I attended Bisnow's Second Annual Real Estate Summit at the InterContinental Hotel this morning. It was a packed house, with a lot of familiar faces and some great speakers, including Steve Fifield, Mike Reschke, Gerry Nudo and the keynote speaker, Neil Bluhm. (Hearing Bluhm speak is a big deal to many of the real estate cognoscenti, because he does not appear as frequently on the scene as a Sam Zell or a Donald Trump, even though he is also a billionaire and every bit as savvy.)
What did I learn that I can pass on to you, along with my thoughts? (I am intentionally not attributing comments to any speaker here.)
- Several panelists don't see any turnaround here in commercial real estate until at least 2013.
- Lenders are dying to replaced paid off capital with new loans. I'm not seeing as much of that. But I am seeing life that didn't exist before either. I guess lenders and borrowers have different perspectives too.
- If a bank is asking for more money or capital, it is probably to increase the bank's rating of the loan so it can retain fewer reserves with respect to that loan.
- If your lender isn't calling you every week to do deals.... (Really?)

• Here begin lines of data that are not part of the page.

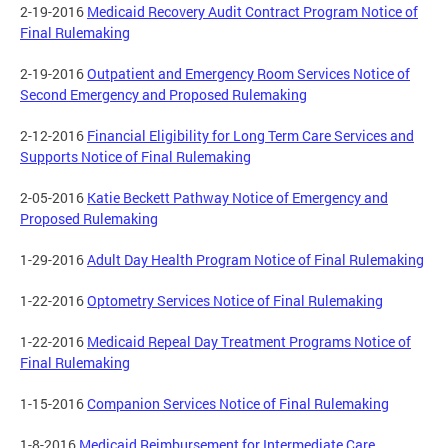
2-19-2016
Medicaid Recovery Audit Contract Program Notice of
Final Rulemaking
2-19-2016
Outpatient and Emergency Room Services Notice of
Second Emergency and Proposed Rulemaking
2-12-2016
Financial Eligibility for Long Term Care Services and
Supports Notice of Final Rulemaking
2-05-2016
Katie Beckett Pathway Notice of Emergency and
Proposed Rulemaking
1-29-2016
Adult Day Health Program Notice of Final Rulemaking
1-22-2016
Optometry Services Notice of Final Rulemaking
1-22-2016
Medicaid Repeal Day Treatment Programs Notice of
Final Rulemaking
1-15-2016
Companion Services Notice of Final Rulemaking
1-8-2016
Medicaid Reimbursement for Intermediate Care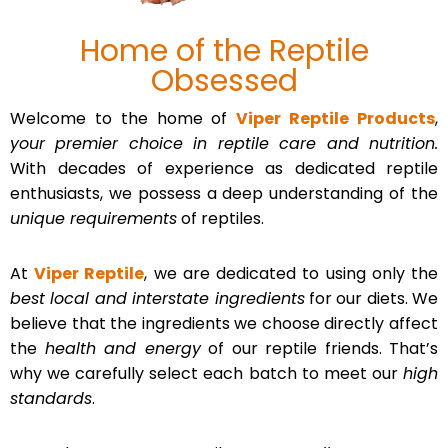
Home of the Reptile
Obsessed
Welcome to the home of
Viper Reptile Products
,
your premier choice in reptile care and nutrition.
With decades of experience as dedicated reptile
enthusiasts, we possess a deep understanding of the
unique requirements
of reptiles.
At
Viper Reptile
, we are dedicated to using only the
best local and interstate ingredients
for our diets. We
believe that the ingredients we choose directly affect
the
health and energy
of our reptile friends. That’s
why we carefully select each batch to meet our
high
standards
.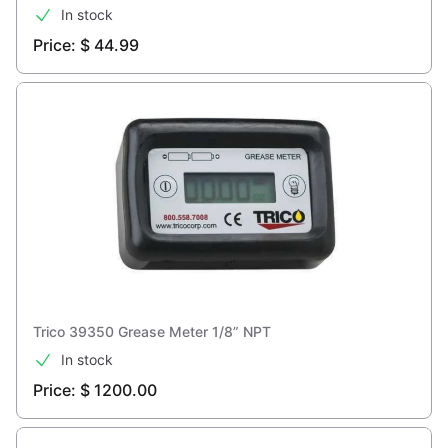
In stock
Price: $ 44.99
Trico 39350 Grease Meter 1/8” NPT
In stock
Price: $ 1200.00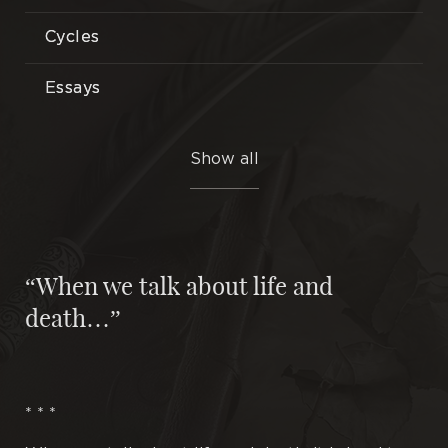
Cycles
Essays
Etudes
Show all
Illustrations
Interlocutors
“When we talk about life and
Miniatures
death…”
Novels
Plays
* * *
Poems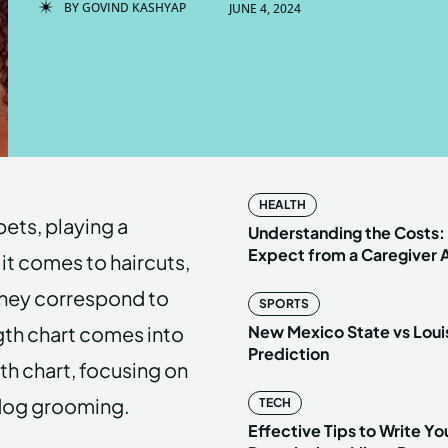
BY
GOVIND KASHYAP
JUNE 4, 2024
Enter t
Enter t
LOGIN
LOGIN
HOMEPAG
HOMEPAG
HEALTH
pets, playing a
PRIVACY 
PRIVACY 
Understanding the Costs:
Expect from a Caregiver
 it comes to haircuts,
they correspond to
SPORTS
Echo
Echo
V
V
ength chart comes into
New Mexico State vs Loui
Copyright © N
Copyright © N
Prediction
ngth chart, focusing on
 dog grooming.
TECH
Effective Tips to Write Y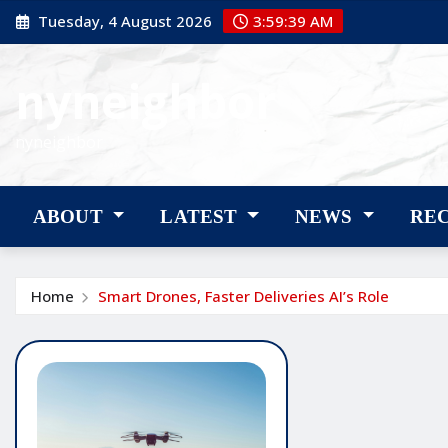
Skip
Tuesday, 4 August 2026
3:59:40 AM
to
content
nyneighbor
nyneighbor
ABOUT
LATEST
NEWS
RE
Home
Smart Drones, Faster Deliveries AI’s Role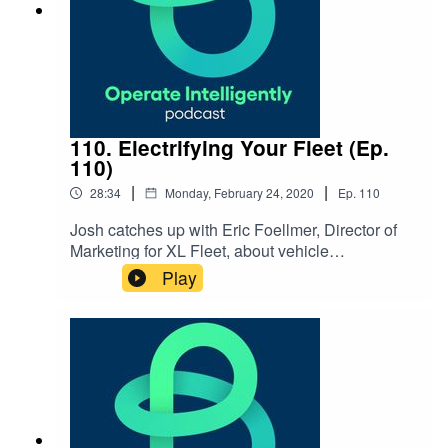
110. Electrifying Your Fleet (Ep.
110)
|
|
28:34
Monday, February 24, 2020
Ep.
110
Josh catches up with Eric Foellmer, Director of
Marketing for XL Fleet, about vehicle
electrification that’s helping fleets have better
Play
energy efficiency and sustainability. Learn about
this innovative technology for creating hybrid
vehicles. SHOW NOTES: XL Fleet website or
reach out via info@xlfleet.com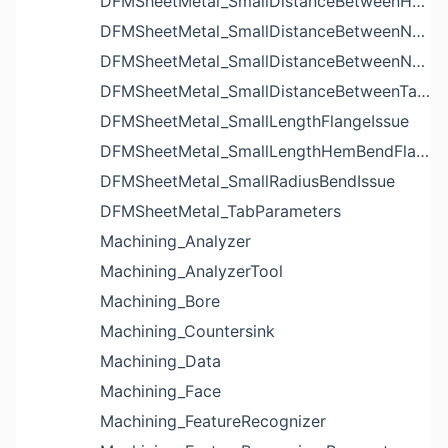
DFMSheetMetal_SmallDistanceBetweenHolesIssue
DFMSheetMetal_SmallDistanceBetweenNotchAndBendIssue
DFMSheetMetal_SmallDistanceBetweenNotchesIssue
DFMSheetMetal_SmallDistanceBetweenTabsIssue
DFMSheetMetal_SmallLengthFlangeIssue
DFMSheetMetal_SmallLengthHemBendFlangeIssue
DFMSheetMetal_SmallRadiusBendIssue
DFMSheetMetal_TabParameters
Machining_Analyzer
Machining_AnalyzerTool
Machining_Bore
Machining_Countersink
Machining_Data
Machining_Face
Machining_FeatureRecognizer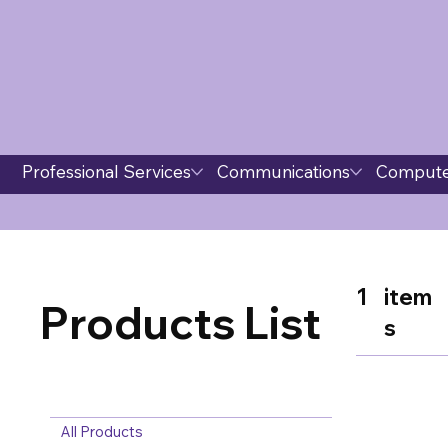
Professional Services
Communications
Compute
1
item
Products List
s
All Products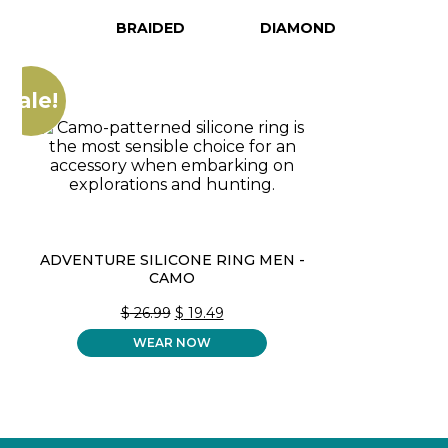
BRAIDED
DIAMOND
Sale!
ADVENTURE SILICONE RING MEN -
CAMO
ORIGINAL
CURRENT
$
26.99
$
19.49
PRICE
PRICE
WEAR NOW
WAS:
IS:
$ 26.99.
$ 19.49.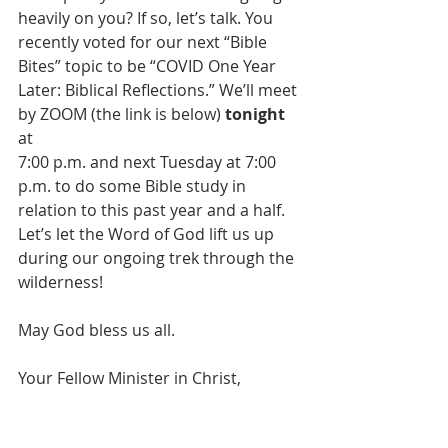
heavily on you? If so, let’s talk. You 
recently voted for our next “Bible 
Bites” topic to be “COVID One Year 
Later: Biblical Reflections.” We’ll meet 
by ZOOM (the link is below)
 tonight
at
7:00 p.m. and next Tuesday at 7:00 
p.m. to do some Bible study in 
relation to this past year and a half.  
Let’s let the Word of God lift us up 
during our ongoing trek through the 
wilderness!
May God bless us all.
Your Fellow Minister in Christ,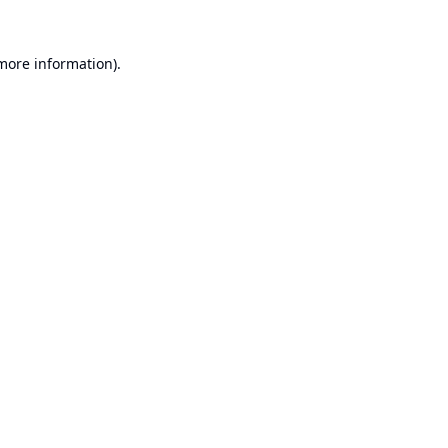
 more information).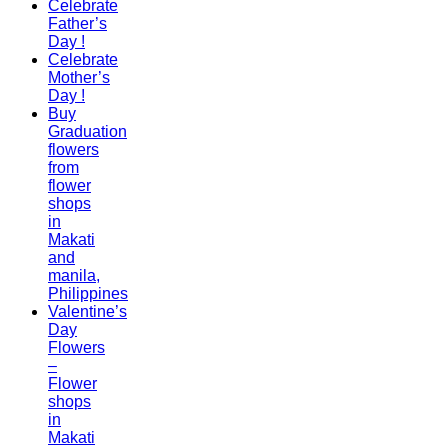
Celebrate
Father’s
Day !
Celebrate
Mother’s
Day !
Buy
Graduation
flowers
from
flower
shops
in
Makati
and
manila,
Philippines
Valentine’s
Day
Flowers
–
Flower
shops
in
Makati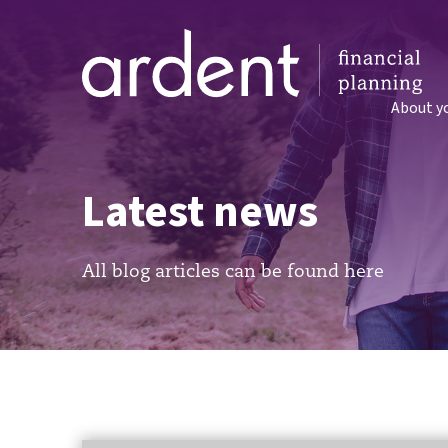
About y
Latest news
All blog articles can be found here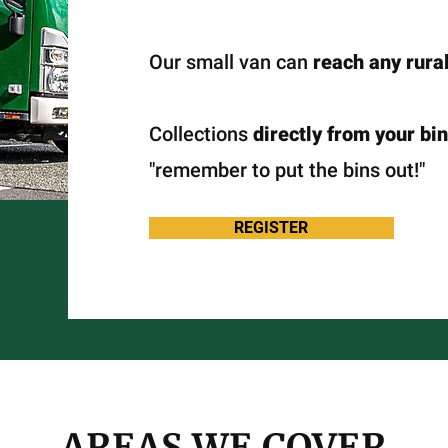
Our small van can
reach any rural
Collections
directly from your bin
"remember to put the bins out!"
REGISTER
AREAS WE COVER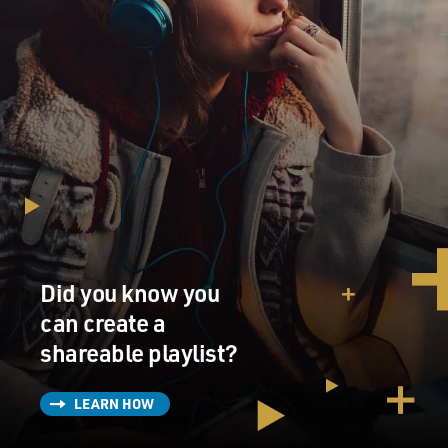
Did you know you
can create a
shareable playlist?
LEARN HOW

- Somewhat contradictorily, lenders are looking for construction loans to do, but then they don't really want any risk on the deal over $25 million, and they also do not want to be participants in someone else's loan unless goodies can be spread around.
- This is a once in a lifetime opportunity to do low interest, ten year deals with insurance companies, and you should do everything you can to get your LTV to a point where you can do those deals. Moreover, when you need to discuss something to the lender someone is actually there who can listen.
- CMBS spreads are not changing any time soon.
- Casino financing can be difficult because many lenders do not understand the difference between local/regional casinos and Las Vegas. Local operations are finite in terms of licensing and people go there like they would to a sporting event, while Vegas is an event, with virtually unlimited licensing and travel costs. That is why Vegas was hurt so bad in this recession.